The Chinese and European space agencies are calling the project a "moon village" and it is slated to be an international hub for scientific research, commercial mining operations, and a launch pad for missions to Mars and beyond, Johann-Dietrich Wörner, the director general of the European Space Agency told Space.com.
The announcement was made during the recent 32nd Space Symposium.
Pal Hvistendahl, a spokesman for ESA, says Europe is pursuing the partnership with China to unite the different space programs and push human progress beyond Earth.
"Space has changed since the space race of the Sixties. We recognize that to explore space for peaceful purposes, we do international cooperation," says Hvistendahl.
Currently, China is not part of the International Space Station. The U.S. blocked China from the ISS because China's space program has strong military connections, The Independent reports.
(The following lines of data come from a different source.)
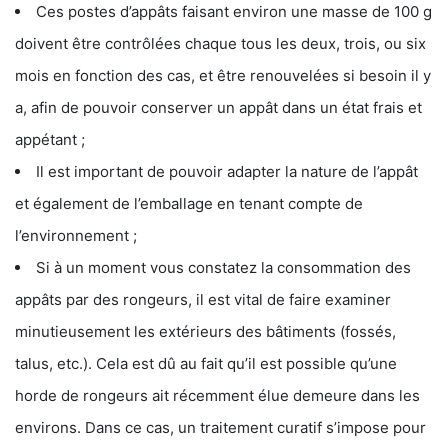
Ces postes d’appâts faisant environ une masse de 100 g
doivent être contrôlées chaque tous les deux, trois, ou six
mois en fonction des cas, et être renouvelées si besoin il y
a, afin de pouvoir conserver un appât dans un état frais et
appétant ;
Il est important de pouvoir adapter la nature de l’appât
et également de l’emballage en tenant compte de
l’environnement ;
Si à un moment vous constatez la consommation des
appâts par des rongeurs, il est vital de faire examiner
minutieusement les extérieurs des bâtiments (fossés,
talus, etc.). Cela est dû au fait qu’il est possible qu’une
horde de rongeurs ait récemment élue demeure dans les
environs. Dans ce cas, un traitement curatif s’impose pour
NASA plans to send astronauts to Mars by the end of the 2030s. But this mission, and other deep space missions, will require international cooperation. Wörner says the moon village does not have a timeline, but the permanent outpost will start slowly. He envisions a rover could place an inflatable space habitat for astronauts and then robots could using 3D printing technology to start building larger, more sustainable structures.
As for the ultimate destination, Wörner says the moon village will help humans push the boundaries of space exploration.
"I would not call Mars the ultimate goal. I am quite sure humans will go further," Wörner says.